„Wenn ‚Mausi‘ plötzlich Zähne zeigt“ hieß Anfang November ein Artikel in der Neuen Braunschweiger. Die „Fahrschulgemeinschaft Braunschweig“ habe sich etwas ausgedacht, um „den guten Ruf der Branche zu retten“: Kung-Fu. Der Ruf ist ruiniert, weil mehrere Medien seit einem Jahr über mutmaßliche sexuelle Übergriffe durch Fahrlehrer berichten. Eine Fahrschülerin hatte sich zur Wehr gesetzt und der Stadt eine Debatte über ihre Erfahrungen aufgezwungen. Wenn ein Fahrlehrer eine Schülerin betatscht, nutzt er aus, dass das Mädchen von seiner Gunst abhängig ist, dass im Auto niemand Zeuge wird, dass Fahrschüler unter großem Stress stehen, dass Fahrstunden für junge Leute viel Geld kosten, dass das Opfer wesentlich jünger ist, dass Gegenwehr noch schwieriger ist, wenn man sich gerade auf den Verkehr konzentriert.
Die Lösung für all das, wenn es nach der „Fahrschulgemeinschaft Braunschweig“ geht, ist also Kung-Fu. Die Neue Braunschweiger zitiert „Sifu“ Peter Graun: „Ich vermittele die Grundtechniken des Wing Chun, führe die Schüler aber auch in die Regeln und Werte des Kampfsports ein – Respekt und Höflichkeit.“ Auf den Fotos neben dem Artikel sieht man fünf alte Männer, eines zeigt die Herren in Faustkampfstellung.

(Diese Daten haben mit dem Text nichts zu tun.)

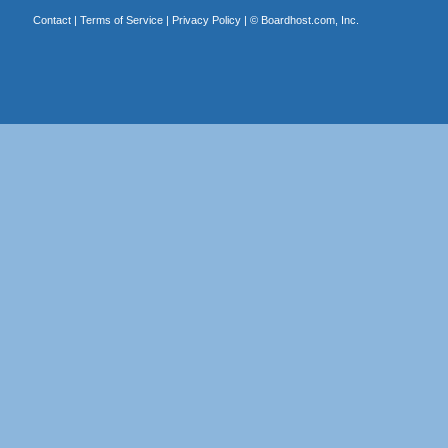
Contact
|
Terms of Service
|
Privacy Policy
| ©
Boardhost.com, Inc.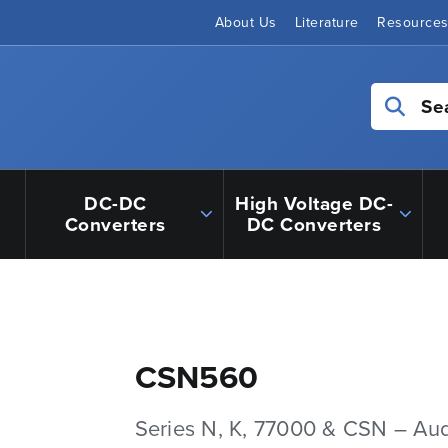
About Us
Literature
Resource
Se
DC-DC
High Voltage DC-
Converters
DC Converters
CSN560
Series N, K, 77000 & CSN – Au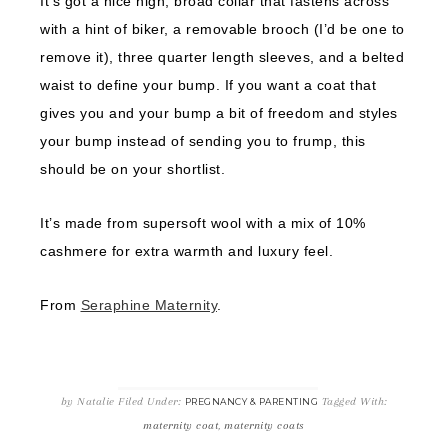
It’s got a nice high, broad collar that fastens across
with a hint of biker, a removable brooch (I’d be one to
remove it), three quarter length sleeves, and a belted
waist to define your bump. If you want a coat that
gives you and your bump a bit of freedom and styles
your bump instead of sending you to frump, this
should be on your shortlist.
It’s made from supersoft wool with a mix of 10%
cashmere for extra warmth and luxury feel.
From
Seraphine Maternity
.
by
Natalie
Filed Under:
Tagged With:
PREGNANCY & PARENTING
maternity coat
,
maternity coats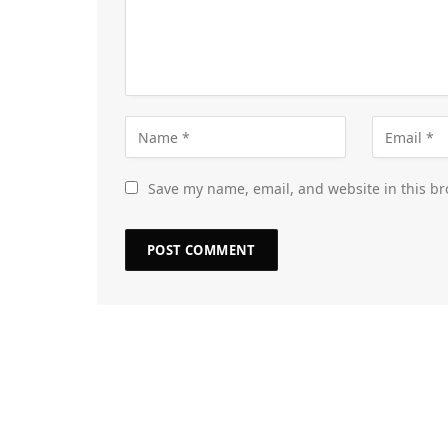
Save my name, email, and website in this br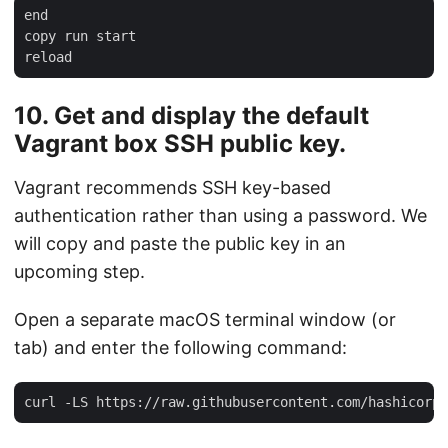
end

copy run start

10. Get and display the default
Vagrant box SSH public key.
Vagrant recommends SSH key-based
authentication rather than using a password. We
will copy and paste the public key in an
upcoming step.
Open a separate macOS terminal window (or
tab) and enter the following command: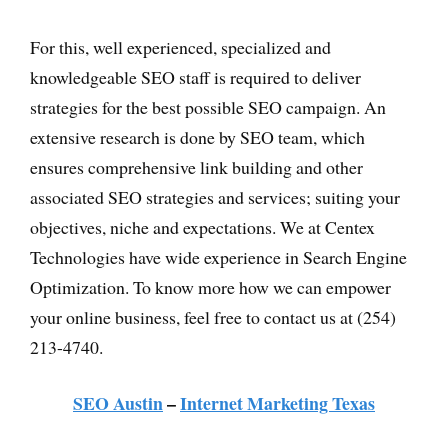
For this, well experienced, specialized and
knowledgeable SEO staff is required to deliver
strategies for the best possible SEO campaign. An
extensive research is done by SEO team, which
ensures comprehensive link building and other
associated SEO strategies and services; suiting your
objectives, niche and expectations. We at Centex
Technologies have wide experience in Search Engine
Optimization. To know more how we can empower
your online business, feel free to contact us at (254)
213-4740.
SEO Austin
–
Internet Marketing Texas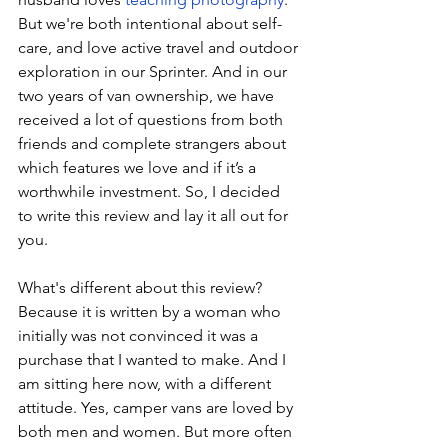
But we're both intentional about self-
care, and love active travel and outdoor 
exploration in our Sprinter. And in our 
two years of van ownership, we have 
received a lot of questions from both 
friends and complete strangers about 
which features we love and if it’s a 
worthwhile investment. So, I decided 
to write this review and lay it all out for 
you.
What's different about this review? 
Because it is written by a woman who 
initially was not convinced it was a 
purchase that I wanted to make. And I 
am sitting here now, with a different 
attitude. Yes, camper vans are loved by 
both men and women. But more often 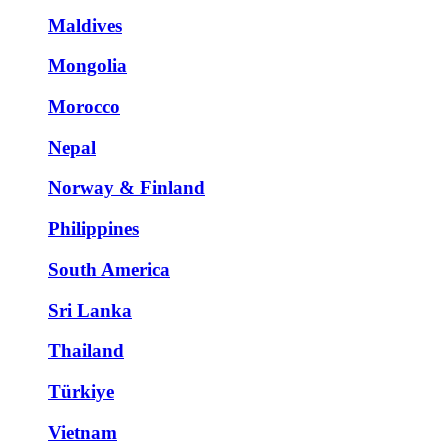
Maldives
Mongolia
Morocco
Nepal
Norway & Finland
Philippines
South America
Sri Lanka
Thailand
Türkiye
Vietnam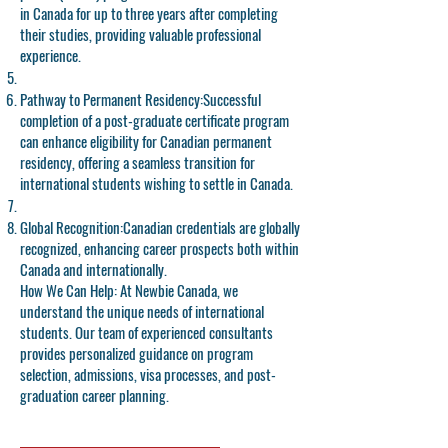
in Canada for up to three years after completing
their studies, providing valuable professional
experience.
Pathway to Permanent Residency:
Successful
completion of a post-graduate certificate program
can enhance eligibility for Canadian permanent
residency, offering a seamless transition for
international students wishing to settle in Canada.
Global Recognition:
Canadian credentials are globally
recognized, enhancing career prospects both within
Canada and internationally.
How We Can Help: At Newbie Canada, we
understand the unique needs of international
students. Our team of experienced consultants
provides personalized guidance on program
selection, admissions, visa processes, and post-
graduation career planning.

Dass ein „respektvolles und höfliches“ Nein aber eigentlich nichts wert ist und Täter darüber im Zweifelsfall lachen, wird schon mal vorausgesetzt. Dann sollen die jungen Frauen eben, wie Uma Thurman in Kill Bill, die sexuelle Belästigung mal kurz mit Gewalt regeln. Gerade bei 130 Sachen auf der Autobahn wird das den grapschenden Fahrlehrer gewiss beeindrucken: so tough, so selbstbewusst, so sexy.
Der Name der Kampagne, bei der alte Männer jungen Mädchen beibringen sollen, ihre Fahrlehrer zu verprügeln, ist übrigens: „Nein heißt Nein“. Echt jetzt? Solange sie nicht „Nein“ gesagt haben, dürfen Männer also alles mit Mädchen anstellen – mindestens ein Mal Hinlangen ist drin.
Dabei ist das Motiv der wehrhaften Frau ein frauenfeindlicher Reflex, bei dem sich Feministinnen mit Frauenfeinden immer wieder einig zu sein scheinen. Männliche Verantwortung wird delegiert – und einige Feministinnen fallen drauf rein, weil sie sich zu sehr mit dem Bild der starken Frau identifizieren. Dann doch lieber die alte Forderung der zweiten Welle der Frauenbewegung, dass Frauen gefälligst gewaltfrei leben können sollen.
Übrigens: Der Produzent von Kill Bill, dem Film mit der Ikone weiblicher Gegenwehr im gelben Einteiler, war: Harvey Weinstein.